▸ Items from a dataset
────────────────────
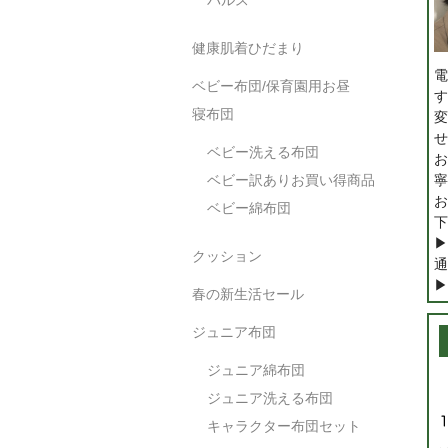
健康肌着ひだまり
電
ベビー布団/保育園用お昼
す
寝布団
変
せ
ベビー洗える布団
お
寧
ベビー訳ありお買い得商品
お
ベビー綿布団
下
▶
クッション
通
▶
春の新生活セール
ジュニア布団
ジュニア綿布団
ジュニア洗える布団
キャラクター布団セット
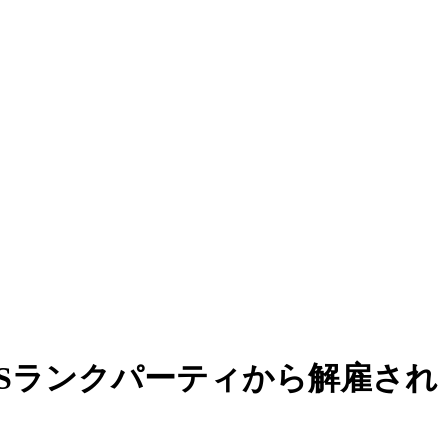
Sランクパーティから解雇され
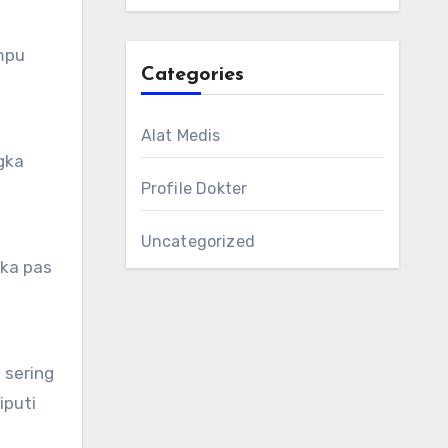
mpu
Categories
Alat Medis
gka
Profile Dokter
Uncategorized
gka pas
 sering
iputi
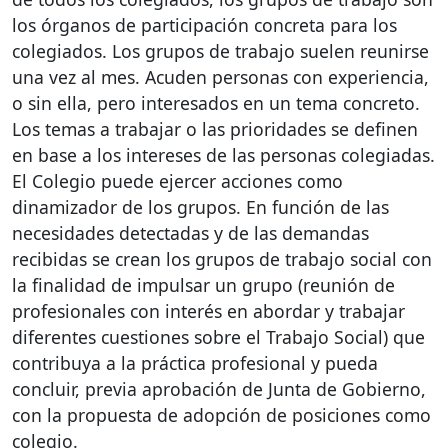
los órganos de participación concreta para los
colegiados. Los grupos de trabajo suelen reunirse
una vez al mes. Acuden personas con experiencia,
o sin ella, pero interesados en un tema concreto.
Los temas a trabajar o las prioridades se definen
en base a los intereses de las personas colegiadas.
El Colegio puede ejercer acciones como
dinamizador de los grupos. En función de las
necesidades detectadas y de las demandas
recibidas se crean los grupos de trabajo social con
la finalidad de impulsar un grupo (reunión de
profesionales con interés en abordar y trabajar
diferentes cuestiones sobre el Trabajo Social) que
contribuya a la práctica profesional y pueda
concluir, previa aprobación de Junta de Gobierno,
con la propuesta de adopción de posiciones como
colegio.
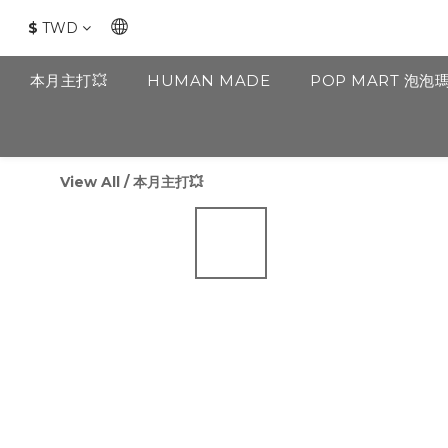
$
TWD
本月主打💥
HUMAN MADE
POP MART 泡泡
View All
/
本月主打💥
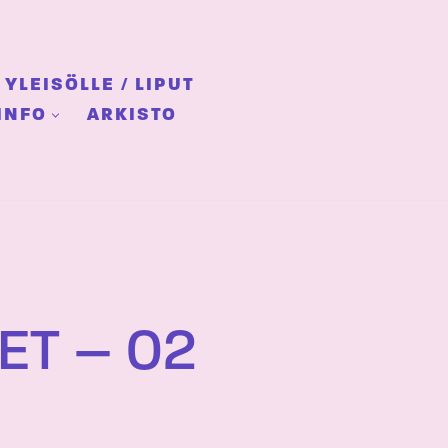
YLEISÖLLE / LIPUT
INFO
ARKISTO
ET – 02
────────────────────
▸ EXERCISE BRIEF
Print, exactly as written, the lines above from the first one to the one containing "los órganos de". Leave out pictures.

▸ SOLUTION TO THIS TASK
健康肌着ひだまり
電
ベビー布団/保育園用お昼
す
寝布団
変
せ
ベビー洗える布団
お
寧
ベビー訳ありお買い得商品
お
ベビー綿布団
下
▶
クッション
通
▶
春の新生活セール
ジュニア布団
ジュニア綿布団
ジュニア洗える布団
キャラクター布団セット
Sランクパーティから解雇され
mpu
Categories
Alat Medis
gka
Profile Dokter
Uncategorized
gka pas
 sering
iputi
los órganos de participación concreta para los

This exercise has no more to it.